From The Austin Chronicle, “Court Rules Undocumented Minor Held ‘Hostage’ by Trump Administration Can Access Abortion”: “Fortunately, today’s decision rights a grave constitutional wrong by the government. Remember, we are talking about a child here,” Judge Patricia Millett wrote in a strongly worded concurring opinion. “The court today correctly recognizes that J.D.’s unchallenged right under the Due Process Clause affords [her] a modicum of the dignity, sense of self-worth, and control over her own destiny that life seems to have so far denied her.”

From Rewire, “Federal Government Can’t Stop Immigrant Teen From Having Abortion, Appeals Court Rules”: “Jane’s Due Process outlined how as ORR forces Jane Doe to carry an unwanted pregnancy, not only do her chances of accessing abortion care become slimmer, but the procedure becomes more complicated.”

From Slate, “The Trump Administration Gets Religious”: “The federal government now believes it has a right to promulgate its own quasi-religious viewpoint and—because the government is more powerful than an undocumented teenage girl—the state’s “conscience” negates any choices she makes. The government’s arguments systematically obliterate any notion of Jane Doe’s individual rights, and re-create the law to subordinate her choices to government power.”
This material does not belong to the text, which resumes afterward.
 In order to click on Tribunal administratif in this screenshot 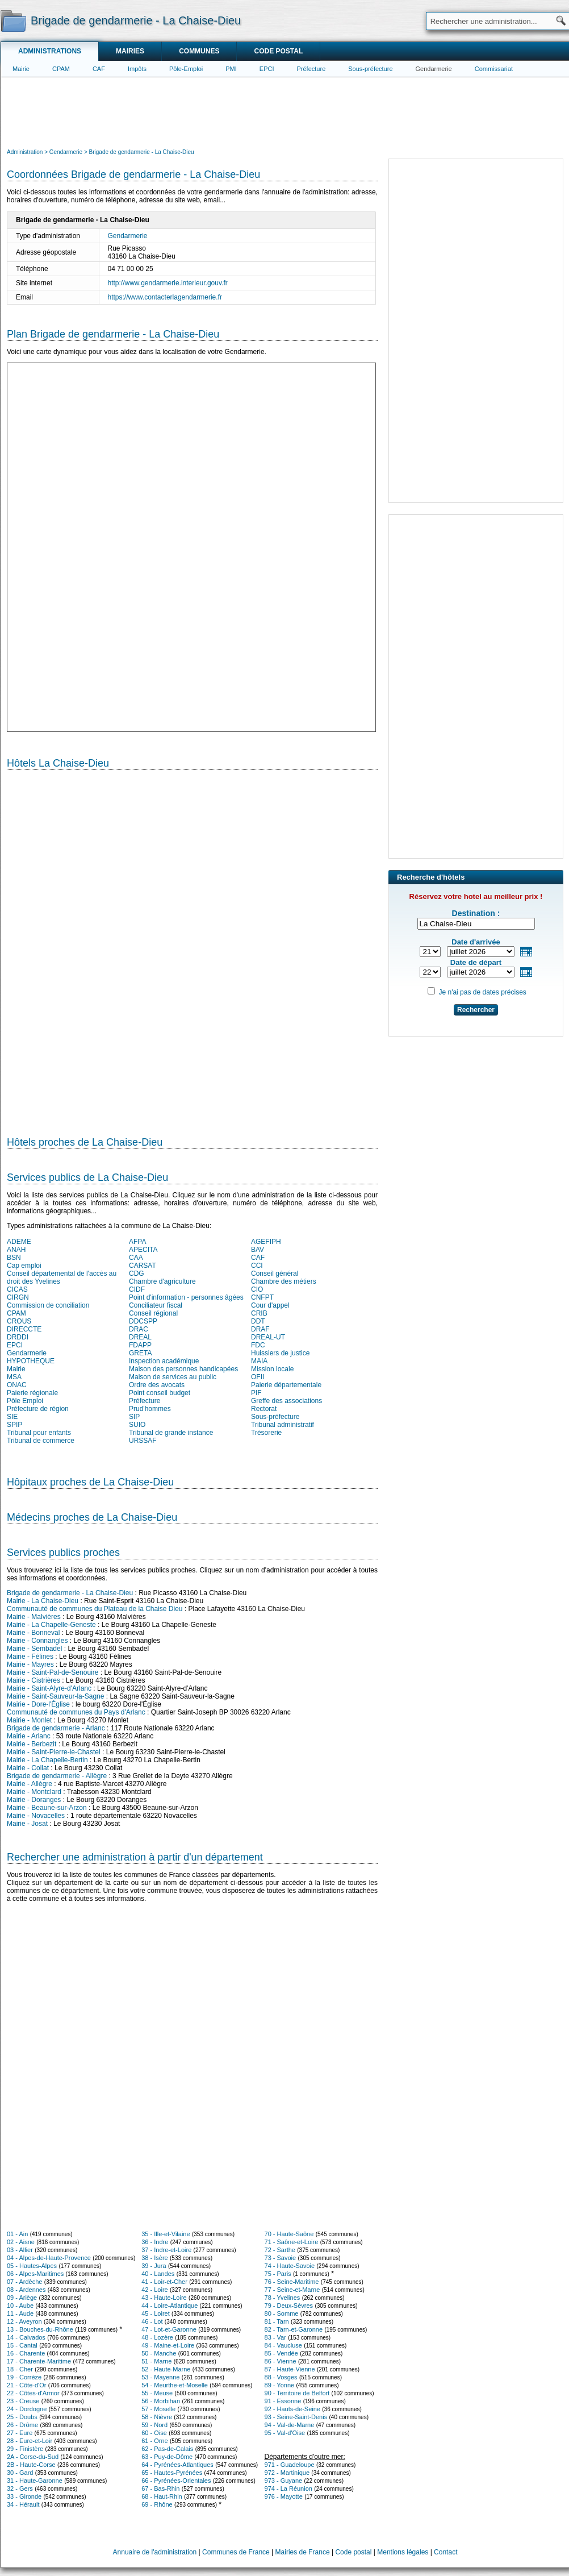, I will do `click(282, 1425)`.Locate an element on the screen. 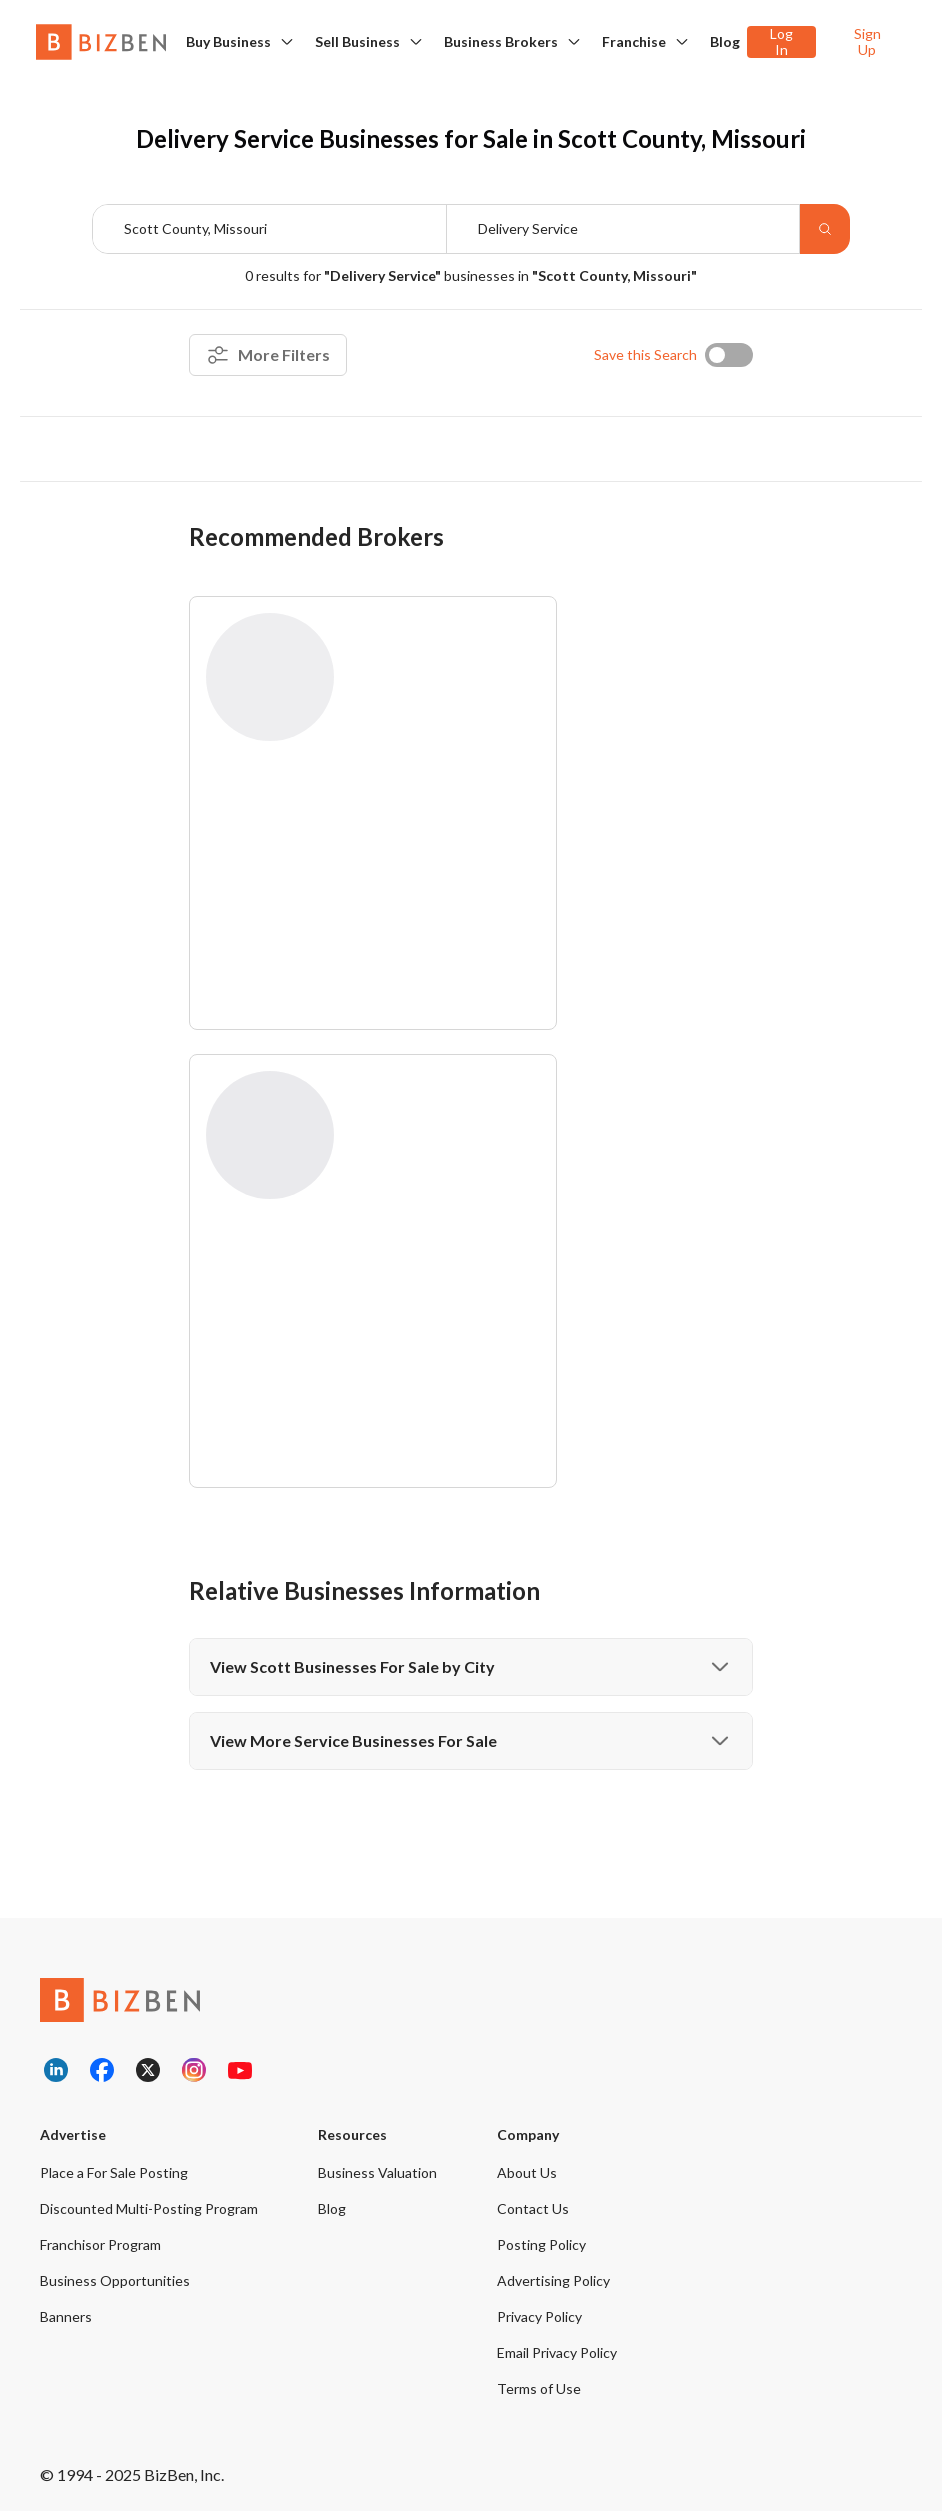 Image resolution: width=942 pixels, height=2511 pixels. Blog is located at coordinates (725, 41).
Op-ed by our board member, Thomas Ausley, in the Houston Chronicle, “Government must grant pregnant teen access to medical care”: “For 17 years, I have fought back against the state of Texas for their ever more intrusive curtailment of the rights of Jane Does. I represented the first Jane Doe in Austin who needed an abortion just after Texas passed the law requiring parental notification or a judicial waiver for a minor seeking an abortion. Since then, I have remained committed to helping these young women who, under dire circumstances, are asserting their fundamental right to determine the course of their lives. As a board member of Jane’s Due Process, I am appalled by the federal government’s treatment of another Jane Doe.”
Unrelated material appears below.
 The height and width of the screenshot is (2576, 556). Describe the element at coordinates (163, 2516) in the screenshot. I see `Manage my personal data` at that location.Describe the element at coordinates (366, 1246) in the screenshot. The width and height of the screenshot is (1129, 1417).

From the US News & World Report, “The Jane Doe Burden”: “Jane Doe had to avail herself of the judicial bypass procedure because she was far from her home country and had fled in part because of abuse she suffered at the hands of her parents. Thanks to the help of Jane’s Due Process, a Texas nonprofit dedicated to helping minors in this situation, she received an order from a state court allowing her to have an abortion. The trouble for Jane Doe came not from the state court process but rather when the federal government, which was holding her in immigration detention, refused to honor the state judge’s order.”